Where the line containing "YACHTS FOR SALE (85, 335)" appears, start copying; continue through the last line below and copy nothing else.

*** RECORDS SHOWN Section Begins ***

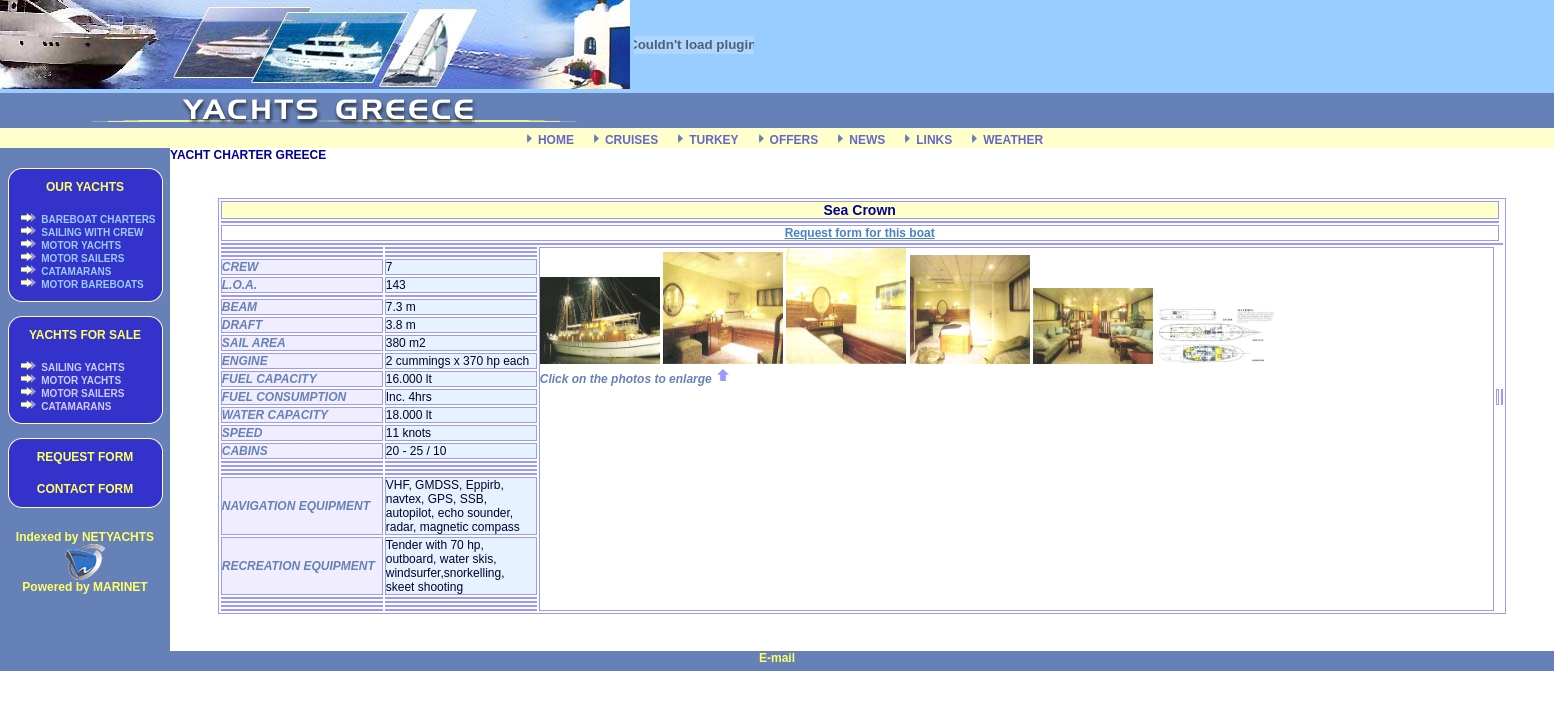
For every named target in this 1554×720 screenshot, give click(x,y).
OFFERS (794, 140)
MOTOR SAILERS (82, 258)
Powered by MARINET (84, 587)
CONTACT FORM (85, 489)
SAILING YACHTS (82, 367)
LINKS (934, 140)
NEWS (867, 140)
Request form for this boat (860, 233)
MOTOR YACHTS (80, 245)
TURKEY (713, 140)
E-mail (777, 658)
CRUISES (631, 140)
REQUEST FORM (85, 457)
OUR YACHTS (85, 187)
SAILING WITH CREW (91, 232)
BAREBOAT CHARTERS (97, 219)
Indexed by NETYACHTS (85, 537)
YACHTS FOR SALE (85, 335)
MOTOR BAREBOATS (91, 284)
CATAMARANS (75, 271)
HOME (556, 140)
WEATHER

*** RECORDS SHOWN Section Ends ***

ANSWER TO THIS EXERCISE:
YACHTS FOR SALE (85, 335)
MOTOR BAREBOATS (91, 284)
CATAMARANS (75, 271)
HOME (556, 140)
WEATHER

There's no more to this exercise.